# What this task involves
Select, from the data, each line where "into" occurs.

# Information given
▬▬▬

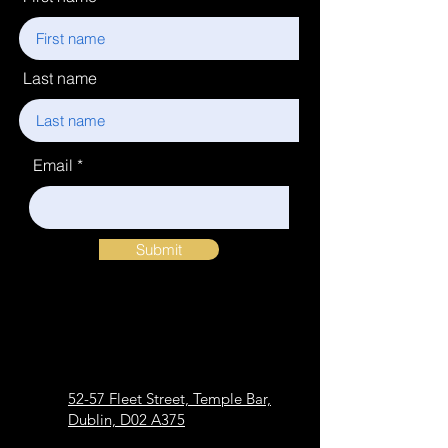
Last name
Email
Submit
52-57 Fleet Street, Temple Bar,
Dublin, D02 A375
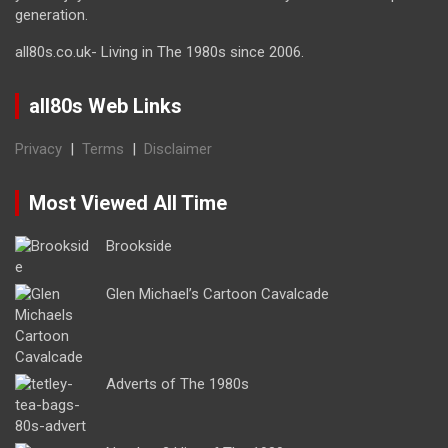
generation.
all80s.co.uk- Living in The 1980s since 2006.
all80s Web Links
Privacy
|
Terms
|
Disclaimer
Most Viewed All Time
Brookside
Glen Michael’s Cartoon Cavalcade
Adverts of The 1980s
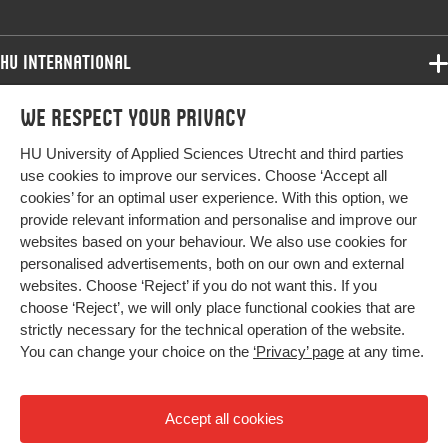
HU International
Programmes
We respect your privacy
Programmes
Admissions
HU University of Applied Sciences Utrecht and third parties
Bachelor
More HU Sites
Study at HU
use cookies to improve our services. Choose ‘Accept all
Exchange
cookies’ for an optimal user experience. With this option, we
About HU
HU NL
provide relevant information and personalise and improve our
Master
websites based on your behaviour. We also use cookies for
Contact
Impact your future
HU Research
All programmes
personalised advertisements, both on our own and external
Newsletter
HU Collaboration
websites. Choose ‘Reject’ if you do not want this. If you
choose ‘Reject’, we will only place functional cookies that are
HU Library
strictly necessary for the technical operation of the website.
You can change your choice on the
‘Privacy’ page
at any time.
Colophon
Privacy
Accept all cookies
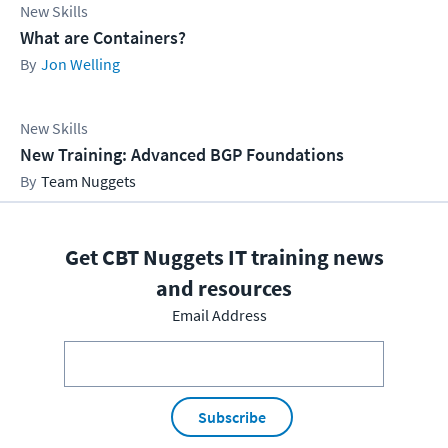
New Skills
What are Containers?
Jon Welling
New Skills
New Training: Advanced BGP Foundations
Team Nuggets
Get CBT Nuggets IT training news
and resources
Email Address
Subscribe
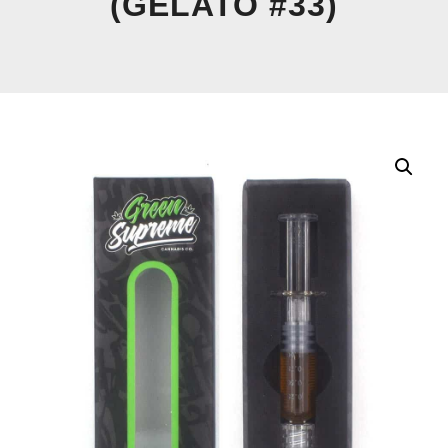
(GELATO #33)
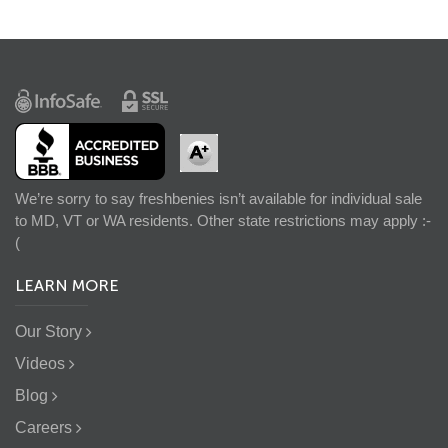
We’re sorry to say freshbenies isn’t available for individual sale
to MD, VT or WA residents. Other state restrictions may apply :-
(
LEARN MORE
Our Story
Videos
Blog
Careers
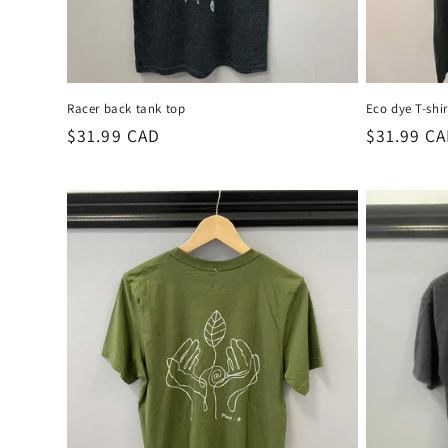
Racer back tank top
Eco dye T-shir
Regular
$31.99 CAD
Regular
$31.99 C
price
price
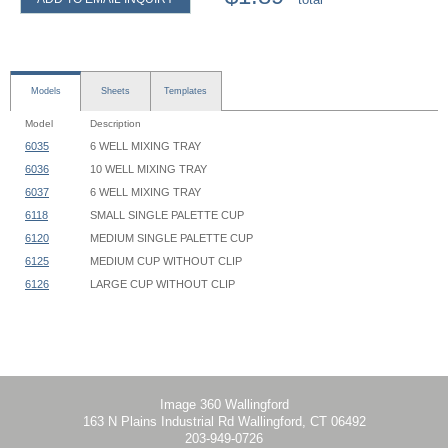
Models
Sheets
Templates
Model
Description
6035
6 WELL MIXING TRAY
6036
10 WELL MIXING TRAY
6037
6 WELL MIXING TRAY
6118
SMALL SINGLE PALETTE CUP
6120
MEDIUM SINGLE PALETTE CUP
6125
MEDIUM CUP WITHOUT CLIP
6126
LARGE CUP WITHOUT CLIP
Image 360 Wallingford
163 N Plains Industrial Rd Wallingford, CT 06492
203-949-0726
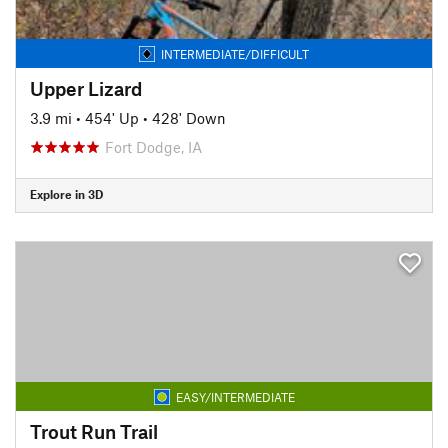
INTERMEDIATE/DIFFICULT
Upper Lizard
3.9 mi
•
454' Up
•
428' Down
Fort Dodge, IA
Explore in 3D
EASY/INTERMEDIATE
Trout Run Trail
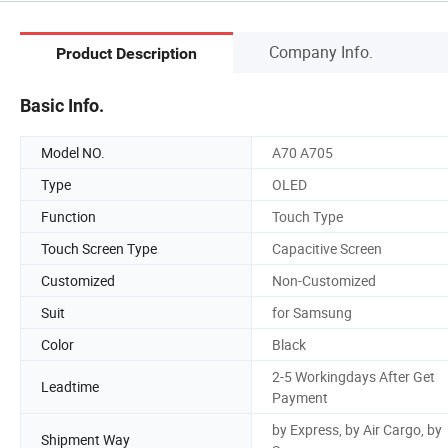
Company Info.
Product Description
Basic Info.
Model NO.
A70 A705
Type
OLED
Function
Touch Type
Touch Screen Type
Capacitive Screen
Customized
Non-Customized
Suit
for Samsung
Color
Black
2-5 Workingdays After Get
Leadtime
Payment
by Express, by Air Cargo, by
Shipment Way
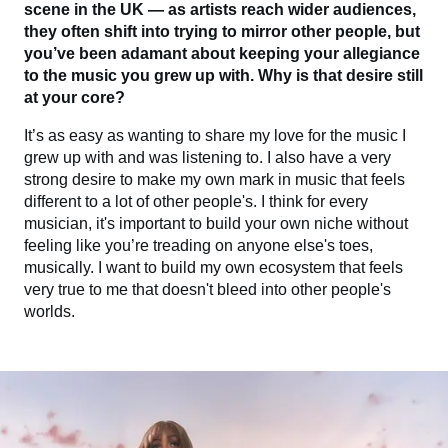
scene in the UK — as artists reach wider audiences,
they often shift into trying to mirror other people, but
you’ve been adamant about keeping your allegiance
to the music you grew up with. Why is that desire still
at your core?
It’s as easy as wanting to share my love for the music I
grew up with and was listening to. I also have a very
strong desire to make my own mark in music that feels
different to a lot of other people's. I think for every
musician, it's important to build your own niche without
feeling like you’re treading on anyone else's toes,
musically. I want to build my own ecosystem that feels
very true to me that doesn't bleed into other people's
worlds.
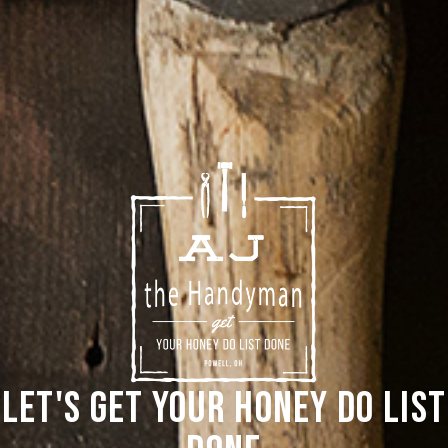
Let's Get Your Honey Do List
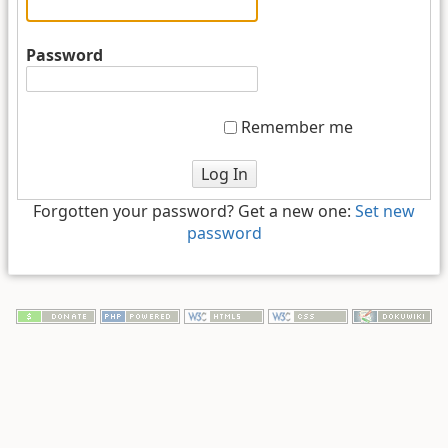
Password
Remember me
Log In
Forgotten your password? Get a new one:
Set new
password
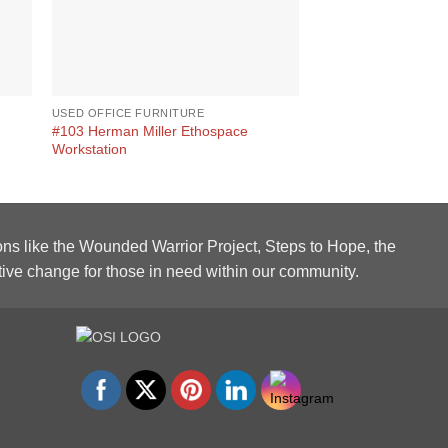
USED OFFICE FURNITURE
USED LOBBY FURNIT
#103 Herman Miller Ethospace
Rudnick Mahogany 
Workstation
ons like the Wounded Warrior Project, Steps to Hope, the
tive change for those in need within our community.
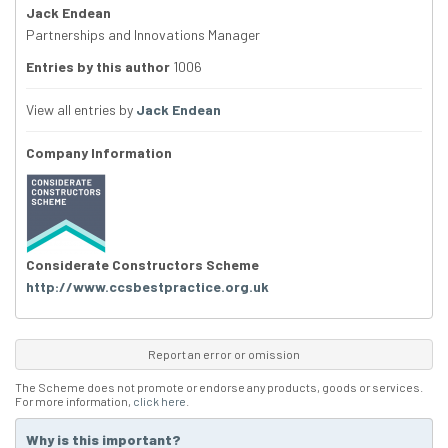
Jack Endean
Partnerships and Innovations Manager
Entries by this author
1006
View all entries by
Jack Endean
Company Information
Considerate Constructors Scheme
http://www.ccsbestpractice.org.uk
Report an error or omission
The Scheme does not promote or endorse any products, goods or services.
For more information,
click here
.
Why is this important?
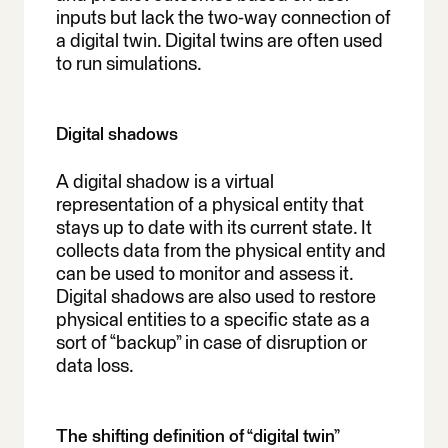
inputs but lack the two-way connection of
a digital twin. Digital twins are often used
to run simulations.
Digital shadows
A digital shadow is a virtual
representation of a physical entity that
stays up to date with its current state. It
collects data from the physical entity and
can be used to monitor and assess it.
Digital shadows are also used to restore
physical entities to a specific state as a
sort of “backup” in case of disruption or
data loss.
The shifting definition of “digital twin”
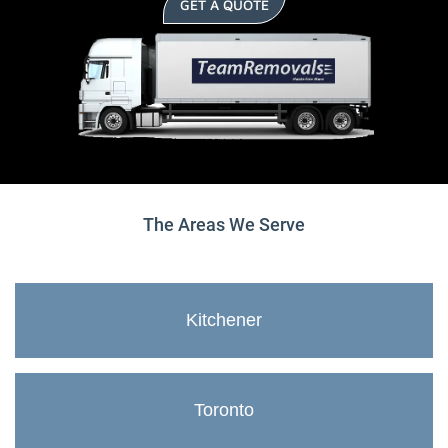
GET A QUOTE
The Areas We Serve
Kitchener
Toronto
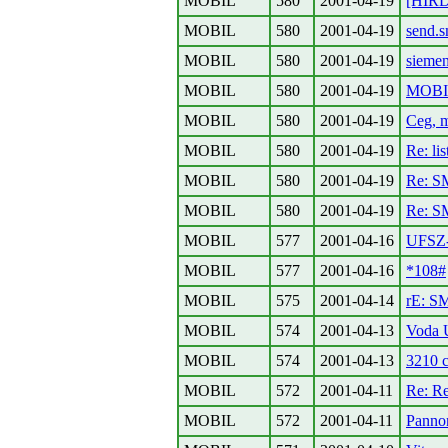
MOBIL
580
2001-04-19
[HIRDE
MOBIL
580
2001-04-19
send.
MOBIL
580
2001-04-19
sieme
MOBIL
580
2001-04-19
MOBIL
MOBIL
580
2001-04-19
Ceg, m
MOBIL
580
2001-04-19
Re: lis
MOBIL
580
2001-04-19
Re: S
MOBIL
580
2001-04-19
Re: S
MOBIL
577
2001-04-16
UFSZ-
MOBIL
577
2001-04-16
*108#
MOBIL
575
2001-04-14
rE: S
MOBIL
574
2001-04-13
Voda
MOBIL
574
2001-04-13
3210 c
MOBIL
572
2001-04-11
Re: Re
MOBIL
572
2001-04-11
Panno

▬▬▬

# Answer section
they often shift into trying to mirror other people, but
very true to me that doesn't bleed into other people's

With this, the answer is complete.